One day, Naveed drops me and Goli Joon off at Minnesota Fabrics and says he’ll pick us up in forty-five minutes, and then doesn’t come back for two hours. He’s at Home Depot and doesn’t look at his watch. Goli Joon, after almost two hours, waits at the glass door for him, and begins crying. I try to get her to look at the pattern books with me, but she thinks Naveed has been killed in an accident. She begins hitting herself, right in front of the other customers, who then stare at both of us. When he still hasn’t come back after another half hour of this embarrassment, I feel like hitting myself too. Instead, I pinch the skin between my index finger and my thumb, which is much more discreet.
When Naveed finally pulls up in his CRX, I climb in back and Goli Joon collapses into the front passenger seat. She cries to him that he doesn’t care about her, and that he doesn’t want her to live with us, because otherwise why did we get a cat and why would he forget her at the fabric store? She cries that she knows I don’t want her there either.
Naveed just lets her vent, and tries to explain that Home Depot is like another dimension to him. He wasn’t wearing his watch and they didn’t have any clocks in there. Of course we want her to stay with us for as long as she will honor us with her company. And, he adds in the rush of the moment, we will kick out the renters so the cat can stay downstairs.
Agricultural Science
My mass communications degree, my PR work for the Gypsy human rights guy, and my productivity as Editorial Assistant have paid off. I have already been promoted to Production Editor at Agricultural Education Consultants.

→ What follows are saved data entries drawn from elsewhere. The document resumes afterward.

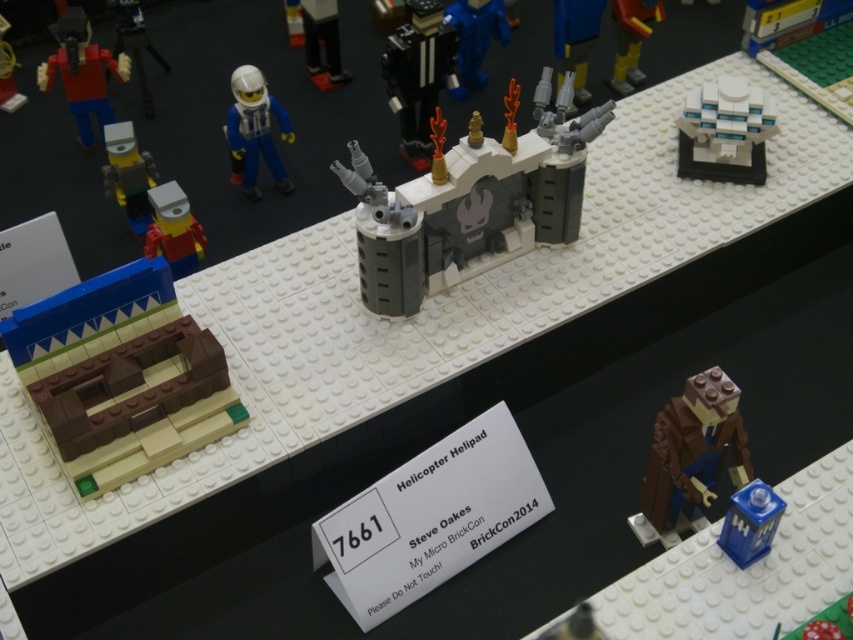 Question: In this image, where is black plastic rocket at center located relative to matte red minifigure at center-left?

Choices:
 (A) above
 (B) below

Answer: (A)

Question: Among these objects, which one is nearest to the camera?

Choices:
 (A) black plastic rocket at center
 (B) black plastic figure at upper center

Answer: (A)

Question: Which object is the farthest from the white plastic building at upper right?

Choices:
 (A) blue plastic figure at upper center
 (B) black plastic rocket at center

Answer: (B)

Question: Does gray metallic bridge at center appear on the right side of brown matte figure at lower right?

Choices:
 (A) yes
 (B) no

Answer: (B)

Question: Can you confirm if blue plastic figure at upper center is positioned above matte white astronaut at upper left?

Choices:
 (A) yes
 (B) no

Answer: (A)

Question: Which is farther from the matte yellow minifigure at left?

Choices:
 (A) brown matte building at lower left
 (B) matte black helmet at upper left
 (C) black plastic rocket at center

Answer: (C) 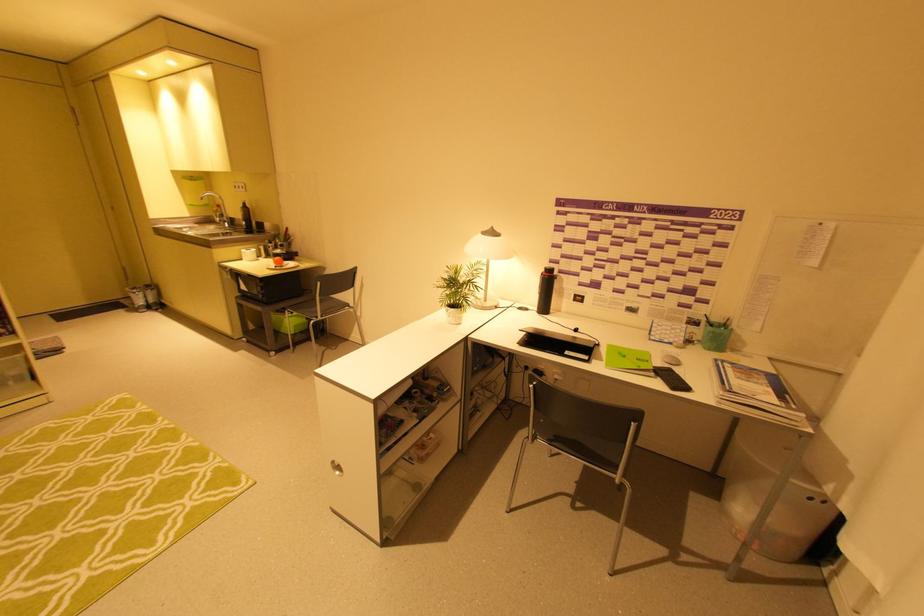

I somehow almost fit in at this job, where I write in bullet points all day long. Now that there’s the internet, my bullet point writing skills are in high demand. Nobody wants to read anymore, but only to scan for information, my boss says. Also, it’s a good fit because all the women here and two guys watch All My Children in the employee lounge at lunchtime. Along with my promotion, I’m now eligible for the company’s tuition reimbursement program, so I start looking at the university’s course catalog. After all those tuition checks, my dad won’t believe I get to take classes at the company’s expense instead of his.